The minister, who is himself self-isolating because of an infection in his family, told BBC Breakfast: ‘That’s reflected the medical advice that the Prime Minister has had but ultimately one of the things about this new and uniquely challenging virus is that we must all follow the appropriate medical advice.’
He said everyone is discovering that the virus ‘has a malevolence that is truly frightening’.
Tuesday April 7, noon: Condition update
The PM’s spokesman told reporters today: ‘The Prime Minister has been stable overnight and remains in good spirits.
‘He is receiving standard oxygen treatment and breathing without any other assistance.
‘He has not required mechanical ventilation or non-invasive respiratory support.’
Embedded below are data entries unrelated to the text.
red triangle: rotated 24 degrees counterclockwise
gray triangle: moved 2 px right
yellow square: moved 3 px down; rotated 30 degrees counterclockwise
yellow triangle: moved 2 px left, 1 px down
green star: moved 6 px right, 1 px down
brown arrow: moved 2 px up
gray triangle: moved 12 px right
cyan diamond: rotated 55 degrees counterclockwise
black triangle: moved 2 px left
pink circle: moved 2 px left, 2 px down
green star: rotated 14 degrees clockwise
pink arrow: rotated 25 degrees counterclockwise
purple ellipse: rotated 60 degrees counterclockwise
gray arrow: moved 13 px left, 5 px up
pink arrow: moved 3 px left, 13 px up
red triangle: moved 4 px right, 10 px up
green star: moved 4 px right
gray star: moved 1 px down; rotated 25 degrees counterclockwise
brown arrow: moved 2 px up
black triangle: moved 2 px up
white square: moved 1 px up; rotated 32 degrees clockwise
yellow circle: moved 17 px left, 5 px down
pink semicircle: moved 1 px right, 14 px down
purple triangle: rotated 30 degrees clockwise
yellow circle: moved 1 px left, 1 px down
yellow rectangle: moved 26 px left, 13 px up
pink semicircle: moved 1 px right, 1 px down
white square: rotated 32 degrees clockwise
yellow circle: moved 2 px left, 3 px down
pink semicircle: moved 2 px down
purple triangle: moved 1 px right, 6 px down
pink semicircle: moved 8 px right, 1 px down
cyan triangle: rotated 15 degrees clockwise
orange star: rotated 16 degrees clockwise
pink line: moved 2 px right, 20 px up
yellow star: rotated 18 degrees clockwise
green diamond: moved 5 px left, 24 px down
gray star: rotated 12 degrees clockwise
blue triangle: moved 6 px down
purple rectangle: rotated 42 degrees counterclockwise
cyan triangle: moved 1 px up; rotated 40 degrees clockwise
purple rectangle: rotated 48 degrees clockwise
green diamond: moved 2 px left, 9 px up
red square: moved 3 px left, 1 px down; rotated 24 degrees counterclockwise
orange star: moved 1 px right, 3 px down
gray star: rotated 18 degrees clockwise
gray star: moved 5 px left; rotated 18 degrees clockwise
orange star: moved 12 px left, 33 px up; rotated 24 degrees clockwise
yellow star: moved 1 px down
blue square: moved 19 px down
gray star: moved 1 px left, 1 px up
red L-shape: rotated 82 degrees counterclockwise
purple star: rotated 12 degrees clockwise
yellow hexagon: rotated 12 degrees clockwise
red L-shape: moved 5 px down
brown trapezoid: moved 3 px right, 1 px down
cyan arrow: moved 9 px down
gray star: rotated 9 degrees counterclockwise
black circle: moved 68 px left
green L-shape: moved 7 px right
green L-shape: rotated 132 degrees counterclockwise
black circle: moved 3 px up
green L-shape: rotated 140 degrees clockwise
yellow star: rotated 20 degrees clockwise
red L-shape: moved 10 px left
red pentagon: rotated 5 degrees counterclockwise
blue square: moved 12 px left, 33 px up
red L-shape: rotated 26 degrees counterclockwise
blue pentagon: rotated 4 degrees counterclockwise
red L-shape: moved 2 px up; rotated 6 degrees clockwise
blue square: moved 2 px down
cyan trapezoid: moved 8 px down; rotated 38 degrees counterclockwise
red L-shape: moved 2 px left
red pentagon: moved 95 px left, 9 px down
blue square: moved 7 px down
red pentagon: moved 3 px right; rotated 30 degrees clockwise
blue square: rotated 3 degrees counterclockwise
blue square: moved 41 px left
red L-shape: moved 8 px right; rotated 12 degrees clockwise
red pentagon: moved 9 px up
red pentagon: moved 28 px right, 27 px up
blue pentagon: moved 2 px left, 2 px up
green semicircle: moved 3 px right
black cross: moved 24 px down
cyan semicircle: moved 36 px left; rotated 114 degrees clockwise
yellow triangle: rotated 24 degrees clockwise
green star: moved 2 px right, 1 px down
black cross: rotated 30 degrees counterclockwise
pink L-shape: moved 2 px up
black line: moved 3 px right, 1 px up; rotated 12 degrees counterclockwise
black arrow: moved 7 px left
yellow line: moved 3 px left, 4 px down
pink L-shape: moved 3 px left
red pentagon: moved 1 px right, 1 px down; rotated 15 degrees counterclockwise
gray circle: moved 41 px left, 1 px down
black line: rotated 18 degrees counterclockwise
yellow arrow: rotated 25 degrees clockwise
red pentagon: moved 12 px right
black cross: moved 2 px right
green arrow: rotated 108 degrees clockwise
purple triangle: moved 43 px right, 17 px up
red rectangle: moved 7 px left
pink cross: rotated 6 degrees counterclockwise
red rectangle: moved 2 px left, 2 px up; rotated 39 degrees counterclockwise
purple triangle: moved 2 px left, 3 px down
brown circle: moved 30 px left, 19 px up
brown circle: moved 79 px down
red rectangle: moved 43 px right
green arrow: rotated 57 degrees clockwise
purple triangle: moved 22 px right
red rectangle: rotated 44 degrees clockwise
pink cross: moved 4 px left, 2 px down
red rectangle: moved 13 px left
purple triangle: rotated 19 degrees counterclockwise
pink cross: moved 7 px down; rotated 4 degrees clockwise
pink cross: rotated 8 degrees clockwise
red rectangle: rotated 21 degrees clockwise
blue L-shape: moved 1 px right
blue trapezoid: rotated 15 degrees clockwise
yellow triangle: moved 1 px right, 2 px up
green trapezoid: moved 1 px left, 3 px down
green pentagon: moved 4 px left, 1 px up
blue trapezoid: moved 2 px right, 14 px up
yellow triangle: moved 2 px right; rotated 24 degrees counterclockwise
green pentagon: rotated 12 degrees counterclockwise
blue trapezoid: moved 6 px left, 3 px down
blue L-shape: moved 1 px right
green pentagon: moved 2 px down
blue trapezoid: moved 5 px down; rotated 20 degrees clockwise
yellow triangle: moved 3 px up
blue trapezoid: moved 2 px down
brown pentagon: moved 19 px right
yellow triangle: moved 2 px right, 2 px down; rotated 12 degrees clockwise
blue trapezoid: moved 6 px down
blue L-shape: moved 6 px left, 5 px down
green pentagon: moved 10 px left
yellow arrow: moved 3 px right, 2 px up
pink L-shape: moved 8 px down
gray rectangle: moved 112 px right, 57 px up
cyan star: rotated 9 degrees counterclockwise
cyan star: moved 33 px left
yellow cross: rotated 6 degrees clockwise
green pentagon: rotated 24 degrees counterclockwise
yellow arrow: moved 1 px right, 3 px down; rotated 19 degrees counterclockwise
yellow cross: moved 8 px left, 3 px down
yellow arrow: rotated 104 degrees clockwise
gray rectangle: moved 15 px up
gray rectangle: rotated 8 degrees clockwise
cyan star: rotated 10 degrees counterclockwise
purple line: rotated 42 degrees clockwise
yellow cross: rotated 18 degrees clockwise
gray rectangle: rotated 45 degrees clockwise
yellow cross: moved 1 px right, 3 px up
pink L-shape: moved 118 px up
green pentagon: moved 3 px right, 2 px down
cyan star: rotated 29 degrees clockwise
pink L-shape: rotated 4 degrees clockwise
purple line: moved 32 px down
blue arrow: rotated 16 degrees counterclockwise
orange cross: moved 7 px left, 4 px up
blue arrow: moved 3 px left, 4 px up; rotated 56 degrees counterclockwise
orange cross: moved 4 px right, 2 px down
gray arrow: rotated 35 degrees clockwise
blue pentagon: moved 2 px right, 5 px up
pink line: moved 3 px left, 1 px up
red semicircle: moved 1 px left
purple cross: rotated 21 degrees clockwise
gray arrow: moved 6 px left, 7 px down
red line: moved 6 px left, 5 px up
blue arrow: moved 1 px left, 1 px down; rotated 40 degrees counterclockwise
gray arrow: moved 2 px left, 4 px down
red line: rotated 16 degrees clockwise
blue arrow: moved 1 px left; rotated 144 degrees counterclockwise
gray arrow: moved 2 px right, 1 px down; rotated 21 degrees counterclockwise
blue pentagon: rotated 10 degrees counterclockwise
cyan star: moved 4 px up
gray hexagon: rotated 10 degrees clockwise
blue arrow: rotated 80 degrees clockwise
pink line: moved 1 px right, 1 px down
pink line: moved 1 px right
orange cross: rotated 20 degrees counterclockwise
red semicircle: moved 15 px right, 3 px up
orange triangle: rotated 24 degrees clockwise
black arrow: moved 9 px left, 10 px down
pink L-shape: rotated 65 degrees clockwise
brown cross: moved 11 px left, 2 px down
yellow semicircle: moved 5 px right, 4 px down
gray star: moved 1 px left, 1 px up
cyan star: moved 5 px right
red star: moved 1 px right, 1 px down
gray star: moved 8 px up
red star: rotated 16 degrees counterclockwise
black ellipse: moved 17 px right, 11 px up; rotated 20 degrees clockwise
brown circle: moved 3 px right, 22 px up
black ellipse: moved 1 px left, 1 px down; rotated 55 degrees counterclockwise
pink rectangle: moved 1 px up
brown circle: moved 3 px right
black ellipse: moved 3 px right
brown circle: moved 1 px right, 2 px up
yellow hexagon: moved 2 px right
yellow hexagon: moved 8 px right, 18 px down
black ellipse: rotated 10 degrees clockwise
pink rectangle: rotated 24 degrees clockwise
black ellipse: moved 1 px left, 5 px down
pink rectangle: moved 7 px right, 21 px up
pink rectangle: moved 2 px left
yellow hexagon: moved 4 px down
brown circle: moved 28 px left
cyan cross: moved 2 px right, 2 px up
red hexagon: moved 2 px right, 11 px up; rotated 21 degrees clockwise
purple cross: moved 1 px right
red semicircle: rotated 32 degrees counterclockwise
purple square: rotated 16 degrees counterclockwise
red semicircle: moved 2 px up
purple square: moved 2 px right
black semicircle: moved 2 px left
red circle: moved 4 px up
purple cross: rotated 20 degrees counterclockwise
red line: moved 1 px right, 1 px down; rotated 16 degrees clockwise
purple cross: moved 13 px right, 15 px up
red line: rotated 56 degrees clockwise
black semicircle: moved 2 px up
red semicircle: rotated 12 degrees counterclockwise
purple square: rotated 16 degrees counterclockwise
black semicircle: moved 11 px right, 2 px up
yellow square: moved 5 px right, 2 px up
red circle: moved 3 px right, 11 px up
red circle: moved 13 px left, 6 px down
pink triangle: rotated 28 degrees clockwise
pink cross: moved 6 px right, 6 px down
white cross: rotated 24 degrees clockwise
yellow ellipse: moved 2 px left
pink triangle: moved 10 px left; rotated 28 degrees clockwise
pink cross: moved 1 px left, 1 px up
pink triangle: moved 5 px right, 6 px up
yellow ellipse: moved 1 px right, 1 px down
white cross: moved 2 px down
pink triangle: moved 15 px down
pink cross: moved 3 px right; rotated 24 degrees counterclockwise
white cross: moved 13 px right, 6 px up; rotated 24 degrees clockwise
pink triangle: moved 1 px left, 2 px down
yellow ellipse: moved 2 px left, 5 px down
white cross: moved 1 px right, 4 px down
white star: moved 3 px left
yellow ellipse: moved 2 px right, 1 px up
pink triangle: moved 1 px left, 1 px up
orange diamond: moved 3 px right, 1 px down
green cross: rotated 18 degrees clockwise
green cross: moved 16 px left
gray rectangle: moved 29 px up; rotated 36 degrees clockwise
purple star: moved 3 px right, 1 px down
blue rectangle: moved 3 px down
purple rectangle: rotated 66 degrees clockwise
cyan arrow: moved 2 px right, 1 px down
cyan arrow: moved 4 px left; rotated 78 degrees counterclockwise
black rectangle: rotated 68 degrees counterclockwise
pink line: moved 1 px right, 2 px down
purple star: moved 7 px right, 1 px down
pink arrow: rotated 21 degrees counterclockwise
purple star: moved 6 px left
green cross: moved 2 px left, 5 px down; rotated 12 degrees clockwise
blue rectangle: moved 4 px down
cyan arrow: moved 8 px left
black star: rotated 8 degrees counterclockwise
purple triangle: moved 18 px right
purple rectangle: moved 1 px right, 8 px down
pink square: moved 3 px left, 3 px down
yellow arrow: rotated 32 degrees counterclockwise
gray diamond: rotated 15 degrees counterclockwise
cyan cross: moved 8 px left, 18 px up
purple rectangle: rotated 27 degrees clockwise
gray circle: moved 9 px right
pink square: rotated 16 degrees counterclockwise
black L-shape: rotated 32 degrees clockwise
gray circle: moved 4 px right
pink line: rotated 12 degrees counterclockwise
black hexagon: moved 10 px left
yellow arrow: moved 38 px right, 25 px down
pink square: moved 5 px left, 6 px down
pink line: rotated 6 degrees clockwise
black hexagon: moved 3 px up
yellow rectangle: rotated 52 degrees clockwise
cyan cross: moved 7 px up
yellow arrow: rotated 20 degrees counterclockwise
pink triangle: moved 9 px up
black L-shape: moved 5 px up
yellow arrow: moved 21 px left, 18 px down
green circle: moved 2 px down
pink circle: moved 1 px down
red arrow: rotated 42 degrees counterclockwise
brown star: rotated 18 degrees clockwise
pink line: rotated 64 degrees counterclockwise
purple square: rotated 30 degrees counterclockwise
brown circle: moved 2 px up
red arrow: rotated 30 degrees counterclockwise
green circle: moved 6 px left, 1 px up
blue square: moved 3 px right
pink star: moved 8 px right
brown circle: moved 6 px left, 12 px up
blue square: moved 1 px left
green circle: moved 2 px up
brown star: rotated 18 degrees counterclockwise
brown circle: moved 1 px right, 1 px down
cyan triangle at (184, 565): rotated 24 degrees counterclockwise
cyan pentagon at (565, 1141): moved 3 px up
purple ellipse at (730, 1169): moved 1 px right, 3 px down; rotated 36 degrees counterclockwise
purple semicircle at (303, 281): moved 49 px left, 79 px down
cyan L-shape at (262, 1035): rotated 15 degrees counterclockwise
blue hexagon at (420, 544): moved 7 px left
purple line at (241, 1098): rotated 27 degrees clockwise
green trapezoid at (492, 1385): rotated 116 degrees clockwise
Tuesday April 7, 1.30pm: Vladimir Putin sends his best wishes
The Russian president sent a message to Boris Johnson following his admission to hospital, wishing him a ‘quick and full recovery’.
The Kremlin said the message read, in part: ‘I would like to express my sincere support in this difficult moment. I am confident that your energy, optimism and sense of humour will help you defeat the illness.’
Tuesday April 7, 2.30pm: Message from the Queen
The Queen sends a message to Boris Johnson’s fiancee Carrie Symonds and the Prime Minister’s family, saying her thoughts are with them and that she wishes him a full and speedy recovery.
The Duke of Cambridge also tweeted a personal message, signing it off with his initial ‘W’, and saying: ‘Our thoughts are with the Prime Minister and his family, who like so many in the UK and around the world are affected by coronavirus.